In any case I’m not sure, whether he addresses mere programmers with these. But thinking about the possible application of these concepts to any given project or creative activity really helps.
So yes, I think mathematics is important, but it’s also just beautiful and fun. There are also many ways to learn it, from historical to visual and practical.
A lot of "skills" talk seems to be oriented towards justifying hiring underskilled people in IT, that's probably where this also is coming from, more HR babble than anything else.
Some of the smartest computer scientists I know are just horrendous engineers (what's worse a lot of them lack awareness and have big egos and insecurities to boot). They seem to see code as a means to an end, and they only know how to think in terms of some primitives, and lack the ability to think in bigger pictures.
On the other hand one of the best engineers was one who didn't study math or computer science in his career. He designs elegant/simple systems that have maintainability and DX baked into them.
Of course this isn't a rule, just anegdota.
If you enjoy solving puzzles, might that indicate you'll enjoy programming?
Want to do incident response to figure out which 15 factors came together in perfect harmony to take down the site for 6 hours? That's a lot like puzzle solving imo.
Want to do security "research" (aka find vulns), i think that is a lot like puzzle solving.
Normal programming? Not so much. Maybe if you are debugging a complicated bug.
But math can open up lots of new domains for programming, and extend your abilities.
I'd argue you're pretty limited to boring software without it.
Ironically, most scientific computing pays less than b2b or b2c. I think finance is where money is(sic).
At the very least, knowing maths gives you a new perspective in tackling the problems you face even on boring CRUD apps.
Having said that, I personally waved goodbye to academic computer science after I finished my degree. I work as a software engineer and I find software engineering to be very different discipline to computer science. While mathematics has proven useful to me on occasion, I'm of the opinion that I'd be able to do much of what I do day to day without much in the way of advanced mathematics. Much, but not all.

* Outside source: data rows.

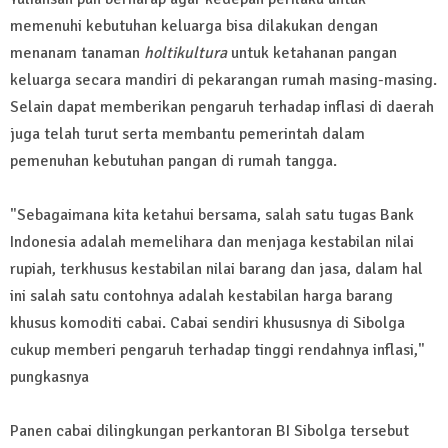
memenuhi kebutuhan keluarga bisa dilakukan dengan
menanam tanaman
holtikultura
untuk ketahanan pangan
keluarga secara mandiri di pekarangan rumah masing-masing.
Selain dapat memberikan pengaruh terhadap inflasi di daerah
juga telah turut serta membantu pemerintah dalam
pemenuhan kebutuhan pangan di rumah tangga.
"Sebagaimana kita ketahui bersama, salah satu tugas Bank
Indonesia adalah memelihara dan menjaga kestabilan nilai
rupiah, terkhusus kestabilan nilai barang dan jasa, dalam hal
ini salah satu contohnya adalah kestabilan harga barang
khusus komoditi cabai. Cabai sendiri khususnya di Sibolga
cukup memberi pengaruh terhadap tinggi rendahnya inflasi,"
pungkasnya
Panen cabai dilingkungan perkantoran BI Sibolga tersebut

When one encounters certain types of problems, for example problems around performance, I find it helpful to be at least _acquainted_ with mathematical tools that can help, even if my mathematical chops are not as strong as they used to be.
Wanna make some react app look pretty? Not so much.

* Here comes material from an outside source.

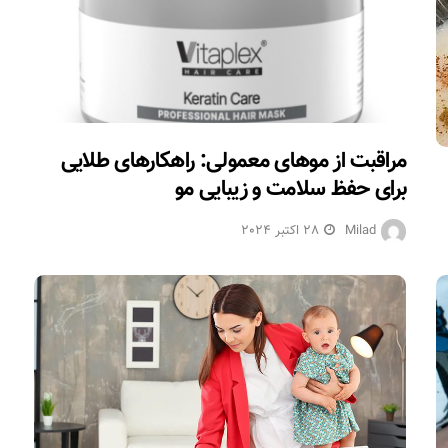
‫مراقبت از موهای معمولی: راهکارهای طلایی
برای حفظ سلامت و زیبایی مو‬‬‬
Milad
28 اکتبر 2024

At least four things come to mind:
(1) Basic ability with arithmetic and algebra (simplifying equations etc.),
(2) Gifted with numbers; ability to do calculations quickly in the head, strong intuition etc.,
(3) Fluency in the language of mathematics; ability to communicate with other mathematicians and evaluate literature for new results,
(4) Creative ability required to produce proofs of new results.
A mathematician is primarily concerned with (4). This almost certainly requires good grasp of (1) and (3) as well and possibly (2) as well.
A computer scientist in the academic sense is actually a mathematician, so it's the same.
A programmer is where it becomes more fuzzy. I can say with certainty that (4) is not necessary, but I think (1) is necessary. I mean, I don't think anyone seriously believes a programmer doesn't have a basic "high school" ability with numbers do they? As for (2) and (3), no I think it's clearly not necessary, but it's definitely useful, and in some ways inevitable, depending on which area you go into.
There is also some extension of (1) that is particularly useful for programmers. Obvious examples are Boolean algebra, discrete maths (like modular arithmetic) and base systems (binary numbers). It's all useful. Not necessarily every day, but it's inevitable that they will become useful eventually (or you will have to learn them).
Sure there is some, but it is all easily learned on a case by case basis without a heavy math background.